[Stored data entries]

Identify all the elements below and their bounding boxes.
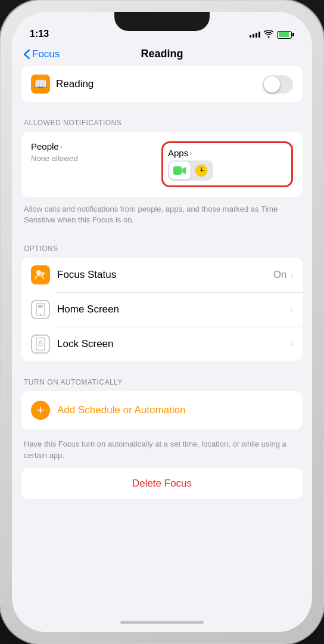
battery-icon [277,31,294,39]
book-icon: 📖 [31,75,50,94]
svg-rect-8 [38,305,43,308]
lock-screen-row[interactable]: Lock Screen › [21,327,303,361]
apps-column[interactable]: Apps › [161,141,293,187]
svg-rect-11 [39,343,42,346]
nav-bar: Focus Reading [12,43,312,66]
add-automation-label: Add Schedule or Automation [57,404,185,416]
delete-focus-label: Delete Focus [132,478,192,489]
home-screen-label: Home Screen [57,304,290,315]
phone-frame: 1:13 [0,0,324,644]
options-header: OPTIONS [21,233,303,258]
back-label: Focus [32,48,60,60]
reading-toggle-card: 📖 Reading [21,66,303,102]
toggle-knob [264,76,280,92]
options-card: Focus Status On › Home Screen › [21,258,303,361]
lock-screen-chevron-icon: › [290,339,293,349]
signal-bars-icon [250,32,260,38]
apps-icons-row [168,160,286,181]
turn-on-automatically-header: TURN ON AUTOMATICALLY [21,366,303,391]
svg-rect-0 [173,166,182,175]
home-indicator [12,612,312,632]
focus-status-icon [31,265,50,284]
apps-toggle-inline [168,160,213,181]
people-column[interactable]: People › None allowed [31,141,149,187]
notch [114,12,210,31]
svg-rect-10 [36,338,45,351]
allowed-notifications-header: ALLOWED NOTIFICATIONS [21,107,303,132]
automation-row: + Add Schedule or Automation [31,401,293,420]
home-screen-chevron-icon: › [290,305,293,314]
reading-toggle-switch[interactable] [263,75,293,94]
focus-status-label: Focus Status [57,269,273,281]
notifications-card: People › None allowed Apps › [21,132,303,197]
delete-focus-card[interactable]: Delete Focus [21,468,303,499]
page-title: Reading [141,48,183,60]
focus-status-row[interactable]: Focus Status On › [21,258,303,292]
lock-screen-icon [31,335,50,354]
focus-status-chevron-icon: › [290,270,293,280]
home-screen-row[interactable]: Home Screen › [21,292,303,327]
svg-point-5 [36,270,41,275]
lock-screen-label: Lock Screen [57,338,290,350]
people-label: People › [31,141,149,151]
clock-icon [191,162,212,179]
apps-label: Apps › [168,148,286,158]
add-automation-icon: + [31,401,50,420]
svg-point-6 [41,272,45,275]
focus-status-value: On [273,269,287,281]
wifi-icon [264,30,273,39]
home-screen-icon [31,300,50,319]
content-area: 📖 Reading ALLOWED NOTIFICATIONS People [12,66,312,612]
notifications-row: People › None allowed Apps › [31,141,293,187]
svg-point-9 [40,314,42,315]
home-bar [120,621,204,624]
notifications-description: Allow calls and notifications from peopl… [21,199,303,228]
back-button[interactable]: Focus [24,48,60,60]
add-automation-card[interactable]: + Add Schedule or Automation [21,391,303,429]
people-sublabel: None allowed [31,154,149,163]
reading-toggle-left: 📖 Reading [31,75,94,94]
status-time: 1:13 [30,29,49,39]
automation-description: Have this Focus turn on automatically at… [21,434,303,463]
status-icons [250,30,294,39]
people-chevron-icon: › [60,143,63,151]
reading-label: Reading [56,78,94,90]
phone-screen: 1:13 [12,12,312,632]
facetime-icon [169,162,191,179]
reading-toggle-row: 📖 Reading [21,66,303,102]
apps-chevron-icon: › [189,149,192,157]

---

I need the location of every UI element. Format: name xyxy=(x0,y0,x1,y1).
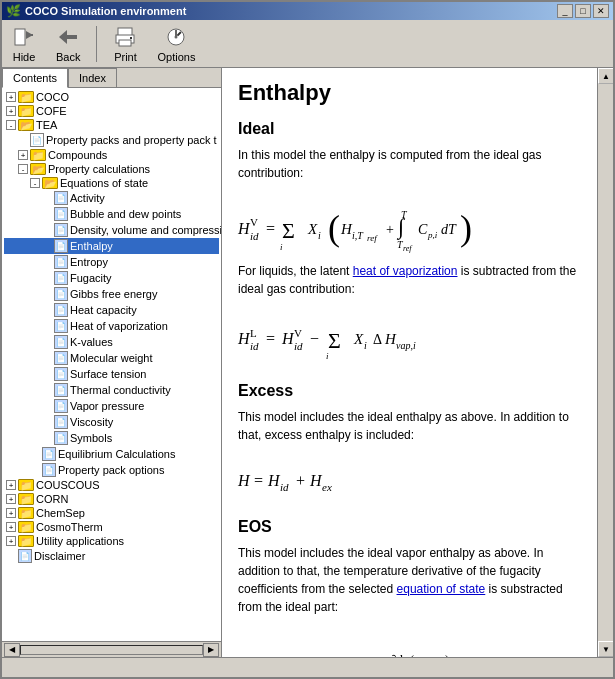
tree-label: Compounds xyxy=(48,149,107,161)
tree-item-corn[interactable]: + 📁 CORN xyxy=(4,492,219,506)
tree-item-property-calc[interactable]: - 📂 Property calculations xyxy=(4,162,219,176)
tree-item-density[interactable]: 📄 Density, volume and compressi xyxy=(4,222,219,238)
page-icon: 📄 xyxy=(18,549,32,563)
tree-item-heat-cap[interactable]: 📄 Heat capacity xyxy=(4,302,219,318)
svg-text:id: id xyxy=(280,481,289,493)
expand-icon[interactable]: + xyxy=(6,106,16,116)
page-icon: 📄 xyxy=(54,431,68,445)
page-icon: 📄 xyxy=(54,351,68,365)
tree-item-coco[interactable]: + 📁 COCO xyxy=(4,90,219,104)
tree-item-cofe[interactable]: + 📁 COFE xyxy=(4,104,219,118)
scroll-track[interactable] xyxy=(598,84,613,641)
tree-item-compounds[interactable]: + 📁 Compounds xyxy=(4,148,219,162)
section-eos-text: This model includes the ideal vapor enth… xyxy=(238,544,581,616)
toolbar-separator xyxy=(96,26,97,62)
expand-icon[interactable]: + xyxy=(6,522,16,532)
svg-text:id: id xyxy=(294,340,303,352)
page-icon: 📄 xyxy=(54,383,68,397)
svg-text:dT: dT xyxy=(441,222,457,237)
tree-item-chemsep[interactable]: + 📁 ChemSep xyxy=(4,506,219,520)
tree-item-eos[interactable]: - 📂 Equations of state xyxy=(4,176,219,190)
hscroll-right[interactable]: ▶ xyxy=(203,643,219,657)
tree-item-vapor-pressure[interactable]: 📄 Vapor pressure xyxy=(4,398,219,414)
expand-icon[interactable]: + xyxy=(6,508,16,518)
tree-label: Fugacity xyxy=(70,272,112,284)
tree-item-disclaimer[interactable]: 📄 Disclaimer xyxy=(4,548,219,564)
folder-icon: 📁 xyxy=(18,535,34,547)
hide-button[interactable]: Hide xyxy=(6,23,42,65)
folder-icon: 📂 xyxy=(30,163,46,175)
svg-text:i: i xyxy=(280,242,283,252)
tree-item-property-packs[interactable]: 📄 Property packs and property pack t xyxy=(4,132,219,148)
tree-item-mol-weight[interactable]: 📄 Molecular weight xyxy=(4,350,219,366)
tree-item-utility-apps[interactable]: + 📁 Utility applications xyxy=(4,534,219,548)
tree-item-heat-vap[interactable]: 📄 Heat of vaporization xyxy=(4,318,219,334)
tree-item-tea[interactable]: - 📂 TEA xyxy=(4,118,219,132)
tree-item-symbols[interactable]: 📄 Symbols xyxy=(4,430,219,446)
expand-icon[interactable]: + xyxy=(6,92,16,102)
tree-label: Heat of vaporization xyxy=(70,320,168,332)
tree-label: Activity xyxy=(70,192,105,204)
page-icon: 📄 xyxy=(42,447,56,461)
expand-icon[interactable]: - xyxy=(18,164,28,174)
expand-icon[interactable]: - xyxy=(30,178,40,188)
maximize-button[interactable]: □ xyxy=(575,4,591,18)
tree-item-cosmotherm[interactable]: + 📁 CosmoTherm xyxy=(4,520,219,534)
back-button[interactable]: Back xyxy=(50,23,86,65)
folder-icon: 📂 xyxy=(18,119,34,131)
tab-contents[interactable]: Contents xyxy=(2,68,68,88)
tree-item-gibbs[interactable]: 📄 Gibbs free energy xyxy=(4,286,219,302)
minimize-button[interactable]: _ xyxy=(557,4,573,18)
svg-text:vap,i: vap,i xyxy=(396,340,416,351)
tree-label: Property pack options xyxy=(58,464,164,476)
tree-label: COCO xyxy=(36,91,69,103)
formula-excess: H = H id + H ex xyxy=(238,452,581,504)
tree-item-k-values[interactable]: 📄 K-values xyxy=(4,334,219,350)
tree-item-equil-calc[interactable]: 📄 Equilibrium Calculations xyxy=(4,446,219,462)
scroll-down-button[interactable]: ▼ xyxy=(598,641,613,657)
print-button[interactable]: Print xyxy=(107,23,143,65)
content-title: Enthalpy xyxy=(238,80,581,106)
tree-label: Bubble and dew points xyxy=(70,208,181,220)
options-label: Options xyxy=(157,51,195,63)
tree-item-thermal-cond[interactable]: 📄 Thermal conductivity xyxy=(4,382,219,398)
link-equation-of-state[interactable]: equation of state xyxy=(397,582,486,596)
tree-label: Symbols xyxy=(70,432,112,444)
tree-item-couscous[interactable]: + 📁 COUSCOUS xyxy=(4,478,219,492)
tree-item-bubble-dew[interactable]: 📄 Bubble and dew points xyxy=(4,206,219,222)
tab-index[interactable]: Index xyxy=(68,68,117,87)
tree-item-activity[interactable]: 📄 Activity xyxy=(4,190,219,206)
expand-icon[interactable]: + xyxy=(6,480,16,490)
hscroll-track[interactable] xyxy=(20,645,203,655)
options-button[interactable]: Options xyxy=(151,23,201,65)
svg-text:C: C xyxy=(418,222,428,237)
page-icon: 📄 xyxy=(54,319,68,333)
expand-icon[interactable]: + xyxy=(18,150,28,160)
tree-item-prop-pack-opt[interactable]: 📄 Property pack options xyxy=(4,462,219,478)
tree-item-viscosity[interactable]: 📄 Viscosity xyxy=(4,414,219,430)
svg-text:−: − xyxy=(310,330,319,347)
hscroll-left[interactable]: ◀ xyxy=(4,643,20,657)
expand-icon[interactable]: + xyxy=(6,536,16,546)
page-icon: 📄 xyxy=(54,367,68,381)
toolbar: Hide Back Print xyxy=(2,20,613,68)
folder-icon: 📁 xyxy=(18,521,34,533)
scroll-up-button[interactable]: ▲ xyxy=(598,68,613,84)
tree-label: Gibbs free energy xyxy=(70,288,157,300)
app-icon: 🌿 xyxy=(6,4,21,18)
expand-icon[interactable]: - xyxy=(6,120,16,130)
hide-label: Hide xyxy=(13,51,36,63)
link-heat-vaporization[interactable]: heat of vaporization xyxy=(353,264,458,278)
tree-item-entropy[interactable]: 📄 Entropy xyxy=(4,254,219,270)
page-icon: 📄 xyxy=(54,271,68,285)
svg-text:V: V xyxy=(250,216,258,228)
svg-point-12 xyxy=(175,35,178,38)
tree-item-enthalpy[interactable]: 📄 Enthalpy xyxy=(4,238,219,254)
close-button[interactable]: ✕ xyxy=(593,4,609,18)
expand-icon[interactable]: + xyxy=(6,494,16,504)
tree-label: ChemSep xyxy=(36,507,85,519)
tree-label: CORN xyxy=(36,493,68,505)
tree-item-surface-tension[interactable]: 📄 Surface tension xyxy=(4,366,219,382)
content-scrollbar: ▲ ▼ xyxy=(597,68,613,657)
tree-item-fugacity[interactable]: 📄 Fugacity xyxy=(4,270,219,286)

--

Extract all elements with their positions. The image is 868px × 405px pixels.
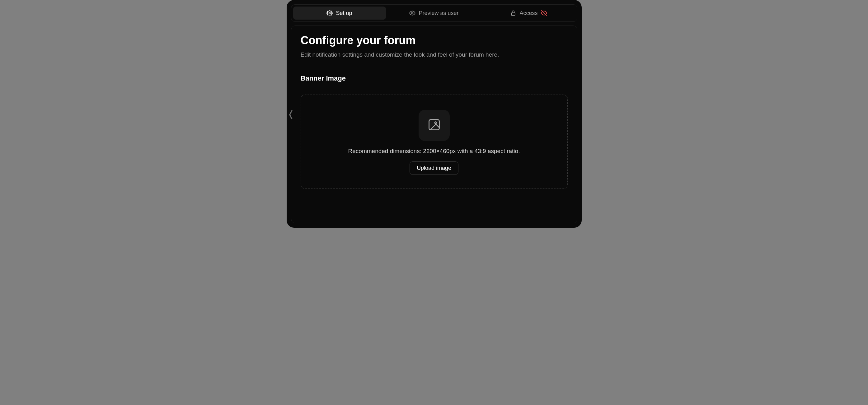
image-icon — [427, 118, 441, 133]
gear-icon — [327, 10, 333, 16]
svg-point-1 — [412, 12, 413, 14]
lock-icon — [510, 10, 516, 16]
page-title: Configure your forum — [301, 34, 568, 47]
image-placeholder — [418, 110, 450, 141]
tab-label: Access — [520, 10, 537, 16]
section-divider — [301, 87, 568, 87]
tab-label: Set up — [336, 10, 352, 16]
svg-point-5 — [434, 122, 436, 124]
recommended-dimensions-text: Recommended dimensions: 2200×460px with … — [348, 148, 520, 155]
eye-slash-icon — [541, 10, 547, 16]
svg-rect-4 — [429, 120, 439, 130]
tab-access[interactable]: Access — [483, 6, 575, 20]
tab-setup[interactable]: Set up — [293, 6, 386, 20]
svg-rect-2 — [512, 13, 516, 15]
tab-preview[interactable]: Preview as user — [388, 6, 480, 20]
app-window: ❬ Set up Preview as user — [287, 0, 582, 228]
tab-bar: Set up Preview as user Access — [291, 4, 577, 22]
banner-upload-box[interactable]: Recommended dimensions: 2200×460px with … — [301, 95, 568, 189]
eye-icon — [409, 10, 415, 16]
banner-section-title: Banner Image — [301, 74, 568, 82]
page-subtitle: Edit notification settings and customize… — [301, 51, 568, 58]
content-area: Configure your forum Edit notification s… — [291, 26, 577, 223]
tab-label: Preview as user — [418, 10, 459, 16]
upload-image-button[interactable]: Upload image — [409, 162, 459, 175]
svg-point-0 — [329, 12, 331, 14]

What you need to do: Look over the entries for "Enthalpy", then copy every line that includes that string.

Result of the task:
content-title: Enthalpy xyxy=(238,80,581,106)
tree-item-enthalpy[interactable]: 📄 Enthalpy xyxy=(4,238,219,254)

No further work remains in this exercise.